March 5th, 2010 4:31pm Report this comment

Meanwhile, under cover of Brown's five hour deluge of obsfuscation, MP's collar another thousand pounds annually.

Michael Booth

March 5th, 2010 4:33pm Report this comment

"It wasn'ne me...it was those generals in the field that failed to request the proper eqipment...'

Shameless

jon dee

March 5th, 2010 4:43pm Report this comment

Bully Brown steamrollered an inept, unprepared panel with a trademark barrage of brownies, backed up by a welter of smokescreen statistics.

Yes, you were right - he appears to have got away with it again.

Brown's Basra remains a bloody fairy tale and those big bad Generals are guilty of neglecting their troops. Grieving families will continue to grieve.

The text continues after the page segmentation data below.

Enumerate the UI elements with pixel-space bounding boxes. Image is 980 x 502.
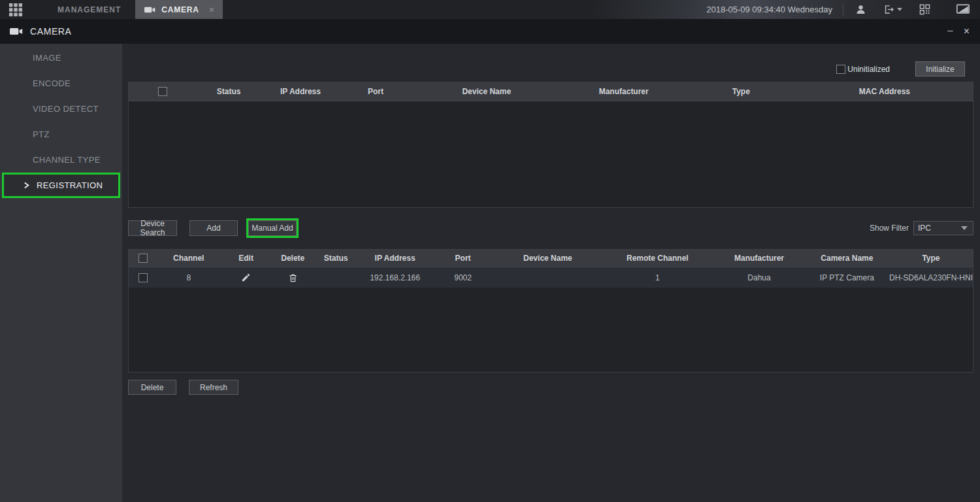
select-all-checkbox[interactable]	[139, 254, 148, 263]
qr-code-icon[interactable]	[919, 4, 930, 15]
window-title: CAMERA	[30, 26, 72, 37]
sidebar-item-ptz[interactable]: PTZ	[0, 122, 122, 147]
tab-management[interactable]: MANAGEMENT	[44, 0, 134, 19]
delete-row-button[interactable]	[272, 273, 314, 283]
cell-ip-address: 192.168.2.166	[358, 273, 431, 282]
cell-channel: 8	[157, 273, 220, 282]
user-account-icon[interactable]	[855, 4, 866, 15]
column-header-device-name: Device Name	[412, 87, 562, 96]
column-header-status: Status	[314, 254, 358, 263]
logout-caret-icon	[897, 8, 902, 11]
initialize-button[interactable]: Initialize	[915, 61, 965, 76]
sidebar-item-registration[interactable]: REGISTRATION	[2, 173, 120, 198]
sidebar-item-label: ENCODE	[33, 78, 71, 88]
camera-icon	[144, 6, 155, 14]
show-filter-label: Show Filter	[870, 224, 909, 233]
manual-add-highlight: Manual Add	[246, 218, 299, 238]
datetime-display: 2018-05-09 09:34:40 Wednesday	[706, 5, 832, 14]
device-search-table-header: Status IP Address Port Device Name Manuf…	[129, 82, 973, 101]
window-title-bar: CAMERA – ×	[0, 19, 980, 44]
sidebar: IMAGE ENCODE VIDEO DETECT PTZ CHANNEL TY…	[0, 44, 122, 502]
manual-add-button[interactable]: Manual Add	[248, 220, 297, 236]
pencil-icon	[241, 273, 251, 282]
sidebar-item-label: CHANNEL TYPE	[33, 155, 101, 165]
column-header-port: Port	[340, 87, 412, 96]
trash-icon	[288, 273, 298, 283]
column-header-type: Type	[686, 87, 796, 96]
refresh-button[interactable]: Refresh	[189, 380, 238, 395]
sidebar-item-label: VIDEO DETECT	[33, 104, 99, 114]
column-header-manufacturer: Manufacturer	[562, 87, 686, 96]
row-checkbox[interactable]	[139, 273, 148, 282]
column-header-ip-address: IP Address	[261, 87, 340, 96]
tab-camera[interactable]: CAMERA ×	[135, 0, 222, 19]
add-button[interactable]: Add	[189, 220, 238, 236]
show-filter: Show Filter IPC	[870, 221, 973, 235]
camera-management-app: MANAGEMENT CAMERA × 2018-05-09 09:34:40 …	[0, 0, 980, 502]
topbar-right-cluster: 2018-05-09 09:34:40 Wednesday	[706, 4, 980, 16]
column-header-port: Port	[432, 254, 495, 263]
system-top-bar: MANAGEMENT CAMERA × 2018-05-09 09:34:40 …	[0, 0, 980, 19]
initialize-controls: Uninitialized Initialize	[836, 61, 965, 76]
column-header-camera-name: Camera Name	[805, 254, 889, 263]
tab-management-label: MANAGEMENT	[57, 5, 121, 14]
cell-port: 9002	[432, 273, 495, 282]
minimize-button[interactable]: –	[947, 25, 953, 35]
chevron-down-icon	[961, 226, 968, 230]
column-header-channel: Channel	[157, 254, 220, 263]
topbar-divider	[843, 4, 843, 16]
column-header-mac-address: MAC Address	[796, 87, 973, 96]
column-header-type: Type	[889, 254, 973, 263]
sidebar-item-label: IMAGE	[33, 53, 61, 63]
show-filter-dropdown[interactable]: IPC	[913, 221, 973, 235]
window-camera-icon	[10, 27, 23, 36]
delete-button[interactable]: Delete	[128, 380, 176, 395]
cell-camera-name: IP PTZ Camera	[805, 273, 889, 282]
sidebar-item-image[interactable]: IMAGE	[0, 45, 122, 71]
chevron-right-icon	[24, 182, 29, 189]
device-search-button[interactable]: Device Search	[128, 220, 177, 236]
edit-button[interactable]	[220, 273, 272, 282]
sidebar-item-video-detect[interactable]: VIDEO DETECT	[0, 96, 122, 122]
table-row: 8 192.168.2.166	[129, 267, 973, 288]
device-search-table: Status IP Address Port Device Name Manuf…	[128, 82, 973, 208]
registration-panel: Uninitialized Initialize Status IP Addre…	[122, 44, 980, 502]
column-header-manufacturer: Manufacturer	[713, 254, 805, 263]
column-header-device-name: Device Name	[494, 254, 601, 263]
main-menu-grid-icon[interactable]	[8, 3, 23, 17]
close-button[interactable]: ×	[964, 26, 970, 37]
column-header-edit: Edit	[220, 254, 272, 263]
select-all-checkbox[interactable]	[158, 87, 167, 96]
logout-icon[interactable]	[883, 4, 902, 15]
uninitialized-label: Uninitialized	[847, 65, 890, 74]
column-header-delete: Delete	[272, 254, 314, 263]
uninitialized-checkbox[interactable]	[836, 65, 845, 74]
added-devices-table: Channel Edit Delete Status IP Address Po…	[128, 249, 973, 373]
tab-camera-label: CAMERA	[161, 5, 199, 14]
display-output-icon[interactable]	[956, 4, 970, 15]
column-header-remote-channel: Remote Channel	[601, 254, 713, 263]
sidebar-item-label: REGISTRATION	[37, 180, 103, 190]
cell-type: DH-SD6ALA230FN-HNI	[889, 273, 973, 282]
show-filter-value: IPC	[914, 224, 961, 233]
sidebar-item-label: PTZ	[33, 129, 50, 139]
added-devices-table-header: Channel Edit Delete Status IP Address Po…	[129, 250, 973, 267]
tab-close-icon[interactable]: ×	[209, 5, 215, 14]
sidebar-item-channel-type[interactable]: CHANNEL TYPE	[0, 147, 122, 173]
column-header-status: Status	[196, 87, 261, 96]
cell-manufacturer: Dahua	[713, 273, 805, 282]
column-header-ip-address: IP Address	[358, 254, 431, 263]
cell-remote-channel: 1	[601, 273, 713, 282]
sidebar-item-encode[interactable]: ENCODE	[0, 71, 122, 96]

Will there be a counter-attack ?

Jon

March 5th, 2010 4:55pm Report this comment

That's one narrative of what happened in Basra in 2007. The other is told by (among others) Brig Storrie (Comd 7 Armd Bde 2007-9) in the current BAR. It gives a rather different perspective.

stevie

March 5th, 2010 4:58pm Report this comment

I made the same point when on 5Live this afternoon, that Brown sounded way too proud of our failure.

TGF UKIP

March 5th, 2010 7:50pm Report this comment

Jon,am most interested in your post. Can you elucidate please or provide a link to where Brig Storrie's account is given. I am not familiar with the acronym BAR - British Army Report or what?

Meanwhile I note the Editor's continuing refusal to recognize the complicity of his friends in the story he tells.

Derek

March 6th, 2010 12:05am Report this comment

British Army Review. An in house publication. Meanwhile you can get the gist from here.
http://www.da.mod.uk/colleges/rcds/publications/seaford-house-papers/seaford-house-papers-2009/STORRIE

derek

March 6th, 2010 12:09am Report this comment

Now found the academic paper itself, although I don't know if it is the same as the article in the journal.
http://da.mod.uk/defac/colleges/rcds/publications/seaford-house-papers/seaford-house-papers-2009/SHP2009STORRIE.pdf

Frank P

March 6th, 2010 2:31pm Report this comment

"Browns betrayal of Basra is the real issue here."

Really? How about highlighting the only issue that matters from now to May 6th - Brown's betrayal of Britain?